FLORHAM PARK, N.J. — The question posed to Garrett Wilson was straightforward:
Is Sunday a must-win?
His answer was simple:
“I try to look at every game that way, and when you have someone coming into your place on Sunday Night Football, it’s definitely a must-win,” Wilson said Friday after practice.
Sunday's nationally-televised date with Kansas City at MetLife Stadium comes at a suboptimal time for the Jets (1-2), who are coming off a blowout loss to Dallas two weeks ago and a 60-minute-long outclassing by the Patriots last Sunday.
And although the results were not what anyone affiliated with the Jets hoped for, what has caused consternation is how they played in the losses. The Jets scored only 10 points in both losses, while allowing Dallas and New England to run a combined 152 plays that gained 740 yards (4.86 yards per play).
“We’re not where we want to be record-wise, playing ball-wise, so we feel we have to pull it all together this week,” Wilson said. “We’re excited for the opportunity.”

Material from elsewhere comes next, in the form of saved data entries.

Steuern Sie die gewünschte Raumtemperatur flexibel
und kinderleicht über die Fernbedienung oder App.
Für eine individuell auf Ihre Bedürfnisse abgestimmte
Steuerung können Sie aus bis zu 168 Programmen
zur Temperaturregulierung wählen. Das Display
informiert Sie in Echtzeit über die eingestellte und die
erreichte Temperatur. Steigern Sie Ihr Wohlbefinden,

And, certainly, a matchup with the defending Super Bowl champions is an opportunity for the Jets to begin to right their ship. But, as Robert Saleh pointed out, Kansas City (2-1) will be a nightmare matchup.
On both sides of the ball.
The Jets’ defense will have to contend with a Kansas City offense that ranks fifth in the NFL in total yards (390.3) and total passing yards (275.5), 11th in rushing yards (128.3), and eighth in points per game (26.0).
Which is why Saleh didn’t seem overly enthused at the prospect of Sauce Gardner covering Travis Kelce when it was suggested during his pre-practice media availability.
“The difference between that situation and this one is they’ve got really good receivers, too,” said Saleh, when it was pointed out that Gardner limited Baltimore tight end Mark Andrews to one catch when the two were matched up in the Jets’ 24-9 loss to the Ravens in last season’s opener.
“[I am] not saying Baltimore doesn’t have good receivers — they do — but in a situation like this where this Kansas City team is loaded, so there [are] a lot of different players we [have] to take care of,” Saleh said.
To summarize: The defense will have its hands full.
So, too, will an Aaron Rodgers-less offense that hasn’t built any semblance of positive traction this season. The Jets are last in the NFL in points per game (14), total yards per game (225), and passing yards per game (133.7).
Some of that is due to having lost Rodgers for the season with a torn left Achilles, an new offensive approach under Nathaniel Hackett, an offensive line which hadn’t had much time together during training, and in part to the havoc wreaked by Micah Parson (two sacks and four tackles) and Matthew Judon (two sacks and five tackles) in the last two games.
Now Kansas City’s Chris Jones (2.5 sacks and three tackles) comes calling.
“Ninety-five is a gamer,” Saleh said of Jones. “He lines up inside, he lines up outside. When he’s rolling, he’s a very, very hard player to block. He can single-handedly take out an entire game [plan]. So in all aspects of our offensive style and what we’re trying to get done, he’s a big problem.”
Another storyline for Sunday night's game is whether Rodgers will be in attendance. During his appearance on the Pat McAfee Show earlier this week, the future Hall of Famer suggested he could be inside MetLife Stadium for the game, and a subsequent report said he had to be cleared by doctors to travel from California to New Jersey.
When asked if he knew whether Rodgers would be with the team, Saleh said, “I’d love to have him back whenever it is safe for him to travel. I know he wants to get back but I’m not exactly sure where that is on the timeline.”